こうした罰金を好む傾向は、ワーナー・ミュージック社長のティエリー・シャサーニュによっても支持されている。シャサーニュの最近の発言は、Hadopiの下では違反者に十分な罰が与えられていない、抑止力が必要だということを示唆している。
「抑止力が不十分です。この部分については失敗といえるでしょう」とシャサーニュは言う。「私たちがダウンロード違法だと考えるのであれば、それは罰せられなければならない。何も目新しいことではないでしょう。私は罰金システムが妥当だと思いますよ。」
米国で近日中に開始することが予定されている「シックスストライク」スキームには、切断のオプションは含まれていない。しかし、一部のISPの利用規約には、加入者の著作権侵害があった場合に契約の解除を可能とする条項がある。
UPDATE:Nemuramaのエディタ、ギヨーム・シャンポーがこの問題に詳しい関係者から得た情報によると、法改正によってインターネットの切断から行政罰金(つまり、適法手続きの後に裁判所が判断するのではなく、当局によって自動的に判断されることを意味する)に変更されることはほぼ間違いないという。
ギヨームは「具体的にどのような法律にすべきかという議論は残っていますが、自動的罰金システムは、今のHadopiの権利保護委員会(Rights Protection Commitee)のような専属の行政機関が運用することになるようです。もしくは、テレビとラジオの行政機関である上級オーディオビジュアル審議会(Superior Audiovisual Concil)のようなかたちかもしれない。新しい法律は2013年前半に議会で討論されるとのことです」とTorrentFreakに話してくれた。

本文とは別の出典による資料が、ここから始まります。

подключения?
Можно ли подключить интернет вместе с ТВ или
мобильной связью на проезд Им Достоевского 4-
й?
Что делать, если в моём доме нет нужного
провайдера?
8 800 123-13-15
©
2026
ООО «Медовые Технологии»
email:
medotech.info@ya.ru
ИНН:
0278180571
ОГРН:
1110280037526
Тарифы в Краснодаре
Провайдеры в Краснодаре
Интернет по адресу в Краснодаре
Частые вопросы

個人的には、ネット切断よりもはるかにマシな選択肢だと思う。ただ、適法手続きを経ずに自動的に罰金を科すことになれば、先日の遠隔操作ウィルスによる犯行予告の誤認逮捕・冤罪事件に見られたように、不十分な証拠をもとに不当な行政罰が科される可能性は否定できない。おそらくは大量に網をかけることになるだろうから、そうしたリスクをどうやって軽減していくか、十分な議論が必要だろう。